WHAT TO WORK ON:
A faithful copy of each entry below is expected, with the images removed.

TASK DATA:
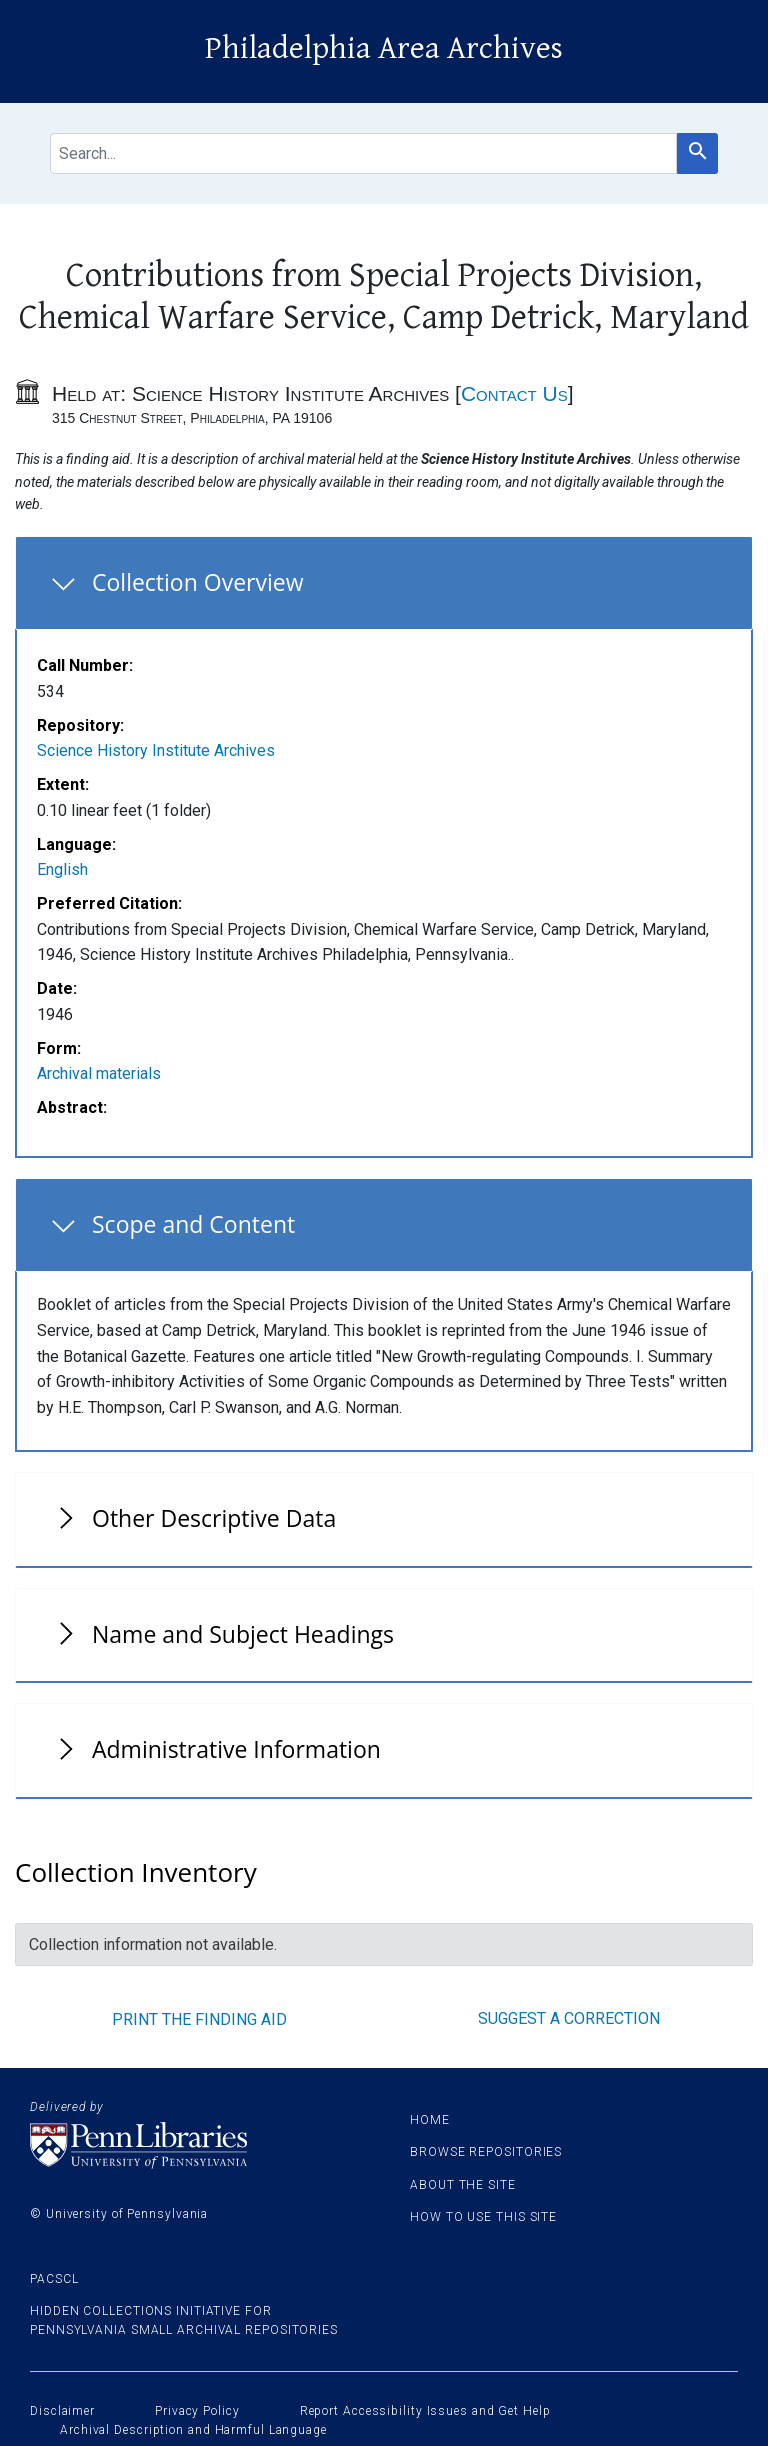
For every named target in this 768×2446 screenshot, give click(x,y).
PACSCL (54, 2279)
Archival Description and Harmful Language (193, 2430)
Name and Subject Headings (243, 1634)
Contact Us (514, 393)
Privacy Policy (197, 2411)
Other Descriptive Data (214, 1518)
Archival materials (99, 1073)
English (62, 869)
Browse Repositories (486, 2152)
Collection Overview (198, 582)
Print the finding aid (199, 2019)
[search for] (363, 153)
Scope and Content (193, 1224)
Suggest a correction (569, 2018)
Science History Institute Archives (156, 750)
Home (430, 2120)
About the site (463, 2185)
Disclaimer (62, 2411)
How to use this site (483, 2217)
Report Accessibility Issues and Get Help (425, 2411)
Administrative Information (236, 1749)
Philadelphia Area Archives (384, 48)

ANSWER TO THIS EXERCISE:
For every named target in this 768×2446 screenshot, give click(x,y).
PACSCL (54, 2279)
Archival Description and Harmful Language (193, 2430)
Name and Subject Headings (243, 1634)
Contact Us (514, 393)
Privacy Policy (197, 2411)
Other Descriptive Data (214, 1518)
Archival materials (99, 1073)
English (62, 869)
Browse Repositories (486, 2152)
Collection Overview (198, 582)
Print the finding aid (199, 2019)
[search for] (363, 153)
Scope and Content (193, 1224)
Suggest a correction (569, 2018)
Science History Institute Archives (156, 750)
Home (430, 2120)
About the site (463, 2185)
Disclaimer (62, 2411)
How to use this site (483, 2217)
Report Accessibility Issues and Get Help (425, 2411)
Administrative Information (236, 1749)
Philadelphia Area Archives (384, 48)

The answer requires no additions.